2003年の創設以降、eコマースに特化したインターネット広告販売やコンサルティング、モバイルメディア運営などの分野で目覚ましい発展を遂げ、来期上場も視野に入れる同社。現在、月商は2億円に達する。事業部門と規模の拡張に次ぐ拡張によって、わずか4年の間に3度のオフィス移転を余儀なくされた。
「次のオフィスは、せめて2年はもたせたい」と冗談めかして語るのが、同社の発展をパワフルに牽引してきた、近藤勝俊代表取締役社長CEOである。
同氏は1971年、川崎市生まれ。父親の仕事の関係で、小学校から高校卒業までの8年間をロンドンで過ごした。帰国して日本の大学を卒業したのち、準大手証券会社に入社。その動機は明快だ。
「高校生のときに『ウォール街』(1987年)という映画を観た瞬間から、将来は証券会社に入ろうと決めました。白状すると、単に金持ちになりたかったんです」
入社後、同氏はすぐに頭角を現し、同期の中でトップの営業成績を残す。全店をあわせても、1000人中15位の好成績だった。しかし、挫折は意外に早くやってきた。
「完全に天狗の状態で、テレマーケティングのベンチャー企業に転職したんです。でも、それまで個人営業の経験しかなかったので、法人営業が全然うまくいかない。自信をなくしました」
打ちひしがれて証券業界に戻ったものの、当時はちょうどネットバブルが終わった時期。客からは責められ続け、またも転職を後悔するはめに。結局、わずか1年で退社した。2001年のことだ。
心機一転、同氏はIT企業の門を叩く。入社したのは仮想モール事業で急成長中の楽天。新規の営業部隊に配属され、ECコンサルティングを担当する。もちろん、インターネットショップの知識はゼロ。
顧客とのやりとりを通して、試行錯誤しながらノウハウを構築した。
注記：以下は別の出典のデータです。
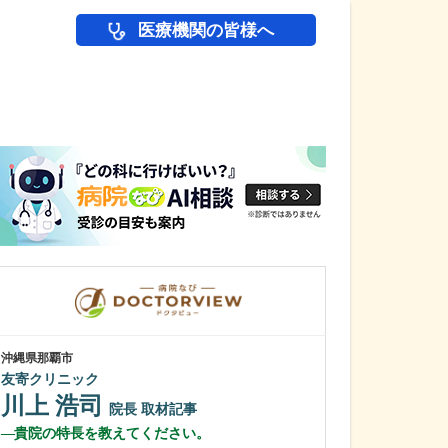
医療機関の皆様へ
医師(ドクター)の
沖縄県那覇市
沖縄県那覇市
友寄クリニック
一銀内科胃腸科
川上 浩司
城間 翔
院長
取材記事
院
貴院の特長を教えてください。
内視鏡検査は、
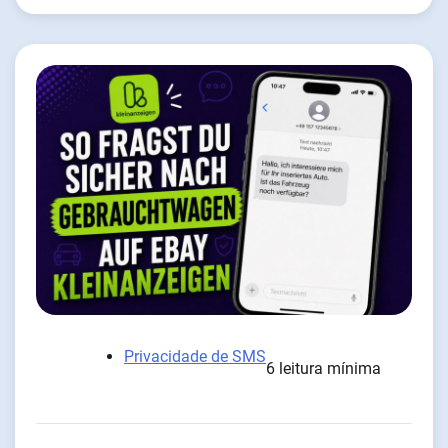
Privacidade de SMS
6 leitura mínima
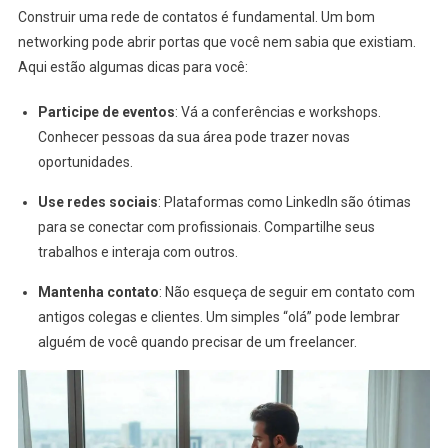
Construir uma rede de contatos é fundamental. Um bom
networking pode abrir portas que você nem sabia que existiam.
Aqui estão algumas dicas para você:
Participe de eventos
: Vá a conferências e workshops.
Conhecer pessoas da sua área pode trazer novas
oportunidades.
Use redes sociais
: Plataformas como LinkedIn são ótimas
para se conectar com profissionais. Compartilhe seus
trabalhos e interaja com outros.
Mantenha contato
: Não esqueça de seguir em contato com
antigos colegas e clientes. Um simples “olá” pode lembrar
alguém de você quando precisar de um freelancer.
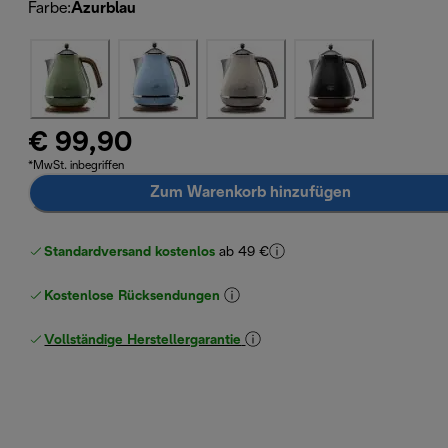
Farbe
:
Azurblau
€ 99,90
*MwSt. inbegriffen
Zum Warenkorb hinzufügen
Standardversand kostenlos
ab 49 €
Kostenlose Rücksendungen
Vollständige Herstellergarantie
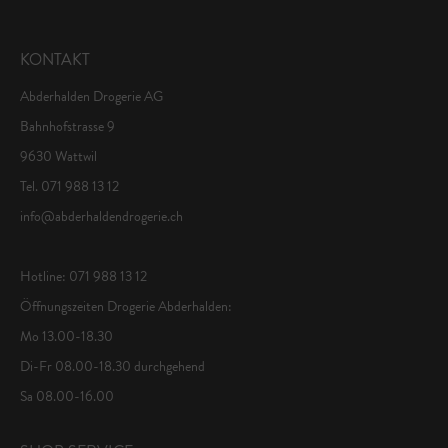
KONTAKT
Abderhalden Drogerie AG
Bahnhofstrasse 9
9630 Wattwil
Tel. 071 988 13 12
info@abderhaldendrogerie.ch
Hotline: 071 988 13 12
Öffnungszeiten Drogerie Abderhalden:
Mo 13.00-18.30
Di-Fr 08.00-18.30 durchgehend
Sa 08.00-16.00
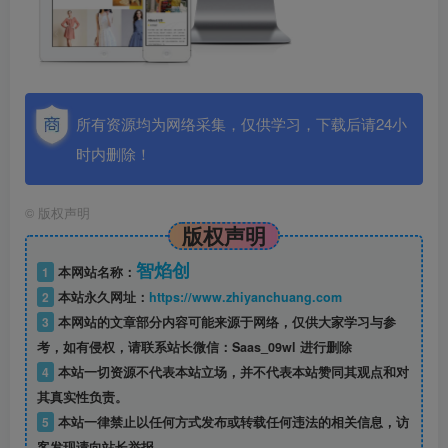
所有资源均为网络采集，仅供学习，下载后请24小
时内删除！
©
版权声明
版权声明
智焰创
1
本网站名称：
2
本站永久网址：
https://www.zhiyanchuang.com
3
本网站的文章部分内容可能来源于网络，仅供大家学习与参
考，如有侵权，请联系站长微信：Saas_09wl 进行删除
4
本站一切资源不代表本站立场，并不代表本站赞同其观点和对
其真实性负责。
5
本站一律禁止以任何方式发布或转载任何违法的相关信息，访
客发现请向站长举报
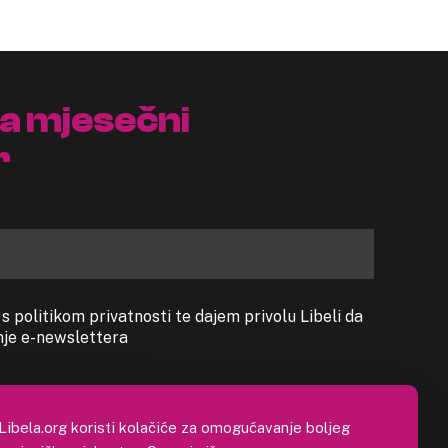
na mjesečni
r
 politikom privatnosti te dajem privolu Libeli da
anje e-newslettera
Libela.org koristi kolačiće za omogućavanje boljeg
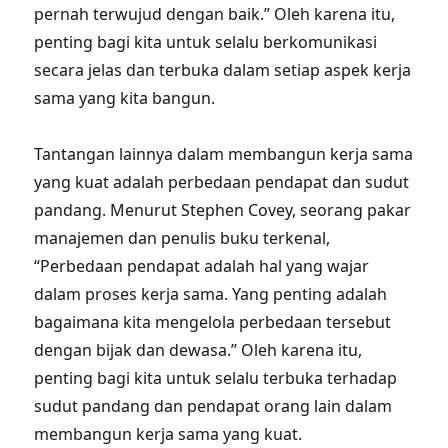
pernah terwujud dengan baik.” Oleh karena itu,
penting bagi kita untuk selalu berkomunikasi
secara jelas dan terbuka dalam setiap aspek kerja
sama yang kita bangun.
Tantangan lainnya dalam membangun kerja sama
yang kuat adalah perbedaan pendapat dan sudut
pandang. Menurut Stephen Covey, seorang pakar
manajemen dan penulis buku terkenal,
“Perbedaan pendapat adalah hal yang wajar
dalam proses kerja sama. Yang penting adalah
bagaimana kita mengelola perbedaan tersebut
dengan bijak dan dewasa.” Oleh karena itu,
penting bagi kita untuk selalu terbuka terhadap
sudut pandang dan pendapat orang lain dalam
membangun kerja sama yang kuat.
必死にもがくうち、「新人の集まり」「その他(の雑務をこなす)事業部」と周囲から揶揄された所属事業部が、いつの間にか楽天全体の広告の3分の2を売り上げるまでになっていた。
「広告だけでなく、メールマガジンの書き方、商品ページの作り方など、クライアントがあれこれと試して失敗した経験が、ノウハウとして蓄積されたんです。私の場合、広告を大量に販売したので、当初は失敗率が非常に高かったのですが、それでめげなかったのが幸いし、最終的には、失敗を重ねた顧客ほど伸びてくれました」
「昔から手先が器用。なんでも自分でやってみます。自分の髪を切るのは美容院より上手ですよ」と近藤社長しかし、一人で粗利5億円を稼いでも、雇われの身でそれ相応の給料を見込むことは難しい。起業精神に富み、自他ともに認める実力を身につけた同氏が独立を視野に入れ始めるようになったのは、当然の流れだった。
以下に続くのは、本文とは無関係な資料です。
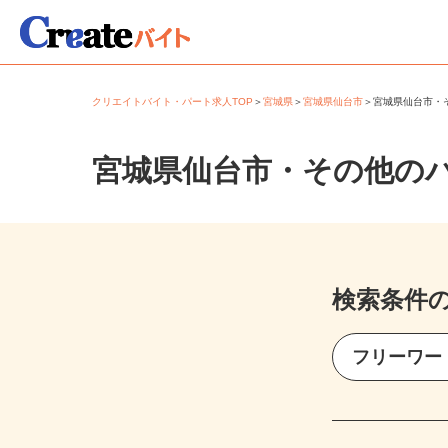
クリエイトバイト・パート求人TOP
＞
宮城県
＞
宮城県仙台市
＞
宮城県仙台市
宮城県仙台市・その他の
検索条件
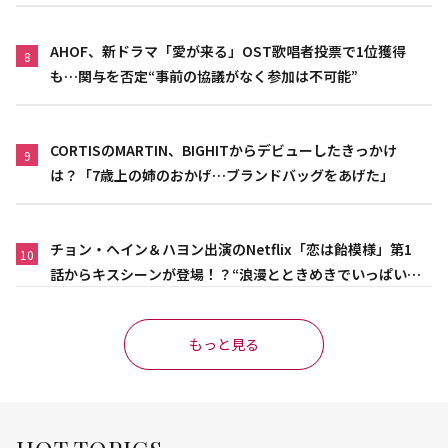
AHOF、新ドラマ「愛が来る」OST歌唱者投票で1位獲得
8
も…関与を否定“事前の協議がなく参加は不可能”
CORTISのMARTIN、BIGHITからデビューしたきっかけ
9
は？「7歳上の姉のおかげ…ブランドバッグをあげた」
チョン・ヘイン＆ハヨン出演のNetflix「恋は飴模様」第1
10
話からキスシーンが登場！？“浪漫とときめきでいっぱいの
作品”
もっと見る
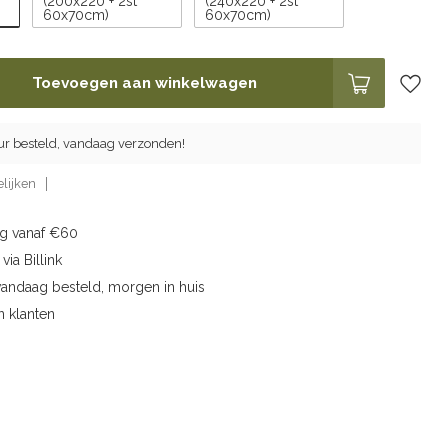
(200x220 + 2st
(240x220 + 2st
60x70cm)
60x70cm)
Toevoegen aan winkelwagen
ur besteld, vandaag verzonden!
lijken
ng vanaf €60
via Billink
vandaag besteld, morgen in huis
n klanten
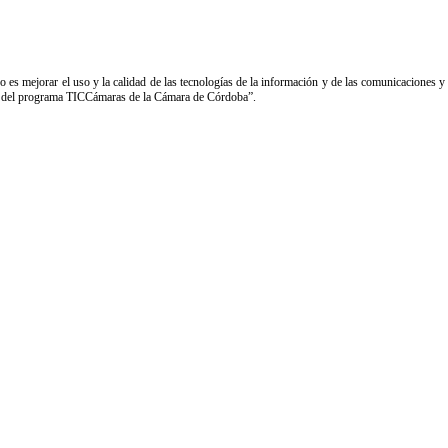
s mejorar el uso y la calidad de las tecnologías de la información y de las comunicaciones y 
yo del programa TICCámaras de la Cámara de Córdoba”.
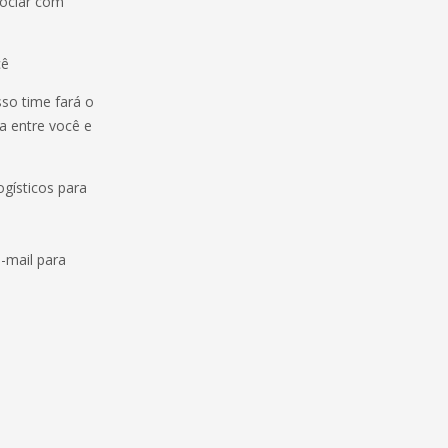
ociar com
cê
so time fará o
a entre você e
gísticos para
-mail para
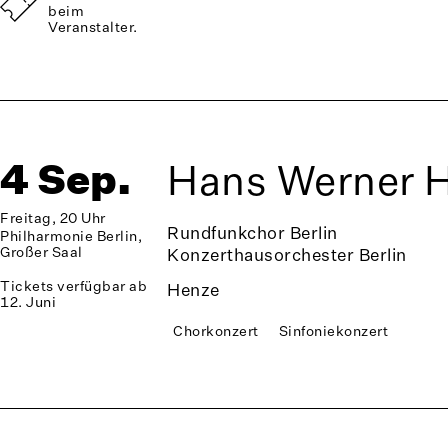
beim
Veranstalter.
4 Sep.
Hans Werner H
Freitag, 20 Uhr
Rundfunkchor Berlin
Philharmonie Berlin,
Großer Saal
Konzerthausorchester Berlin
Tickets verfügbar ab
Henze
12. Juni
Chorkonzert
Sinfoniekonzert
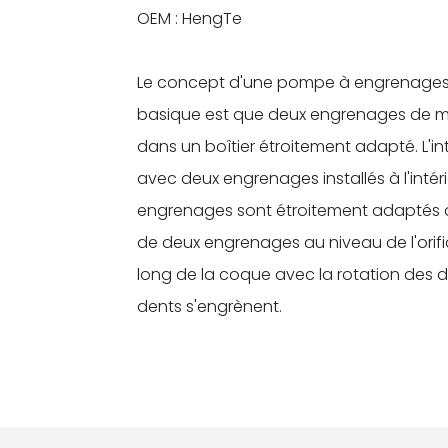
OEM : HengTe
Le concept d'une pompe à engrenages es
basique est que deux engrenages de mêm
dans un boîtier étroitement adapté. L'inté
avec deux engrenages installés à l'intéri
engrenages sont étroitement adaptés au 
de deux engrenages au niveau de l'orific
long de la coque avec la rotation des d
dents s'engrènent.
一方、楽天市場を見渡すと、流通額全体は右肩上がりであるものの、店舗数の増加によって、個別の店舗環境は厳しくなるばかり。それだけに、楽天から出て自分たちだけで店舗を運営したい、というニーズは増大していた。しかも当時、eコマースを専門に本格的なコンサルティングができるのは自分しかいないという近藤氏の自負もあった。
そうした状況を踏まえ、同氏は独立を決意する。顧客の一人で、楽天市場に出店していた店舗のオーナー、白石伸一氏(現監査役)と、フリーのシステムエンジニア、石川丈氏(現取締役副社長COO)の3人で、2003年5月、有限会社ビックタウンを設立。楽天時代に培った人脈とノウハウをベースに、モバイルインターネットを中心とした広告展開など、eコマース全般をトータルでサポートするコンサルティング事業を開始した。
楽天という大看板がなくなり、苦労もあっただろう、との問いに、近藤氏はさらりと答えた。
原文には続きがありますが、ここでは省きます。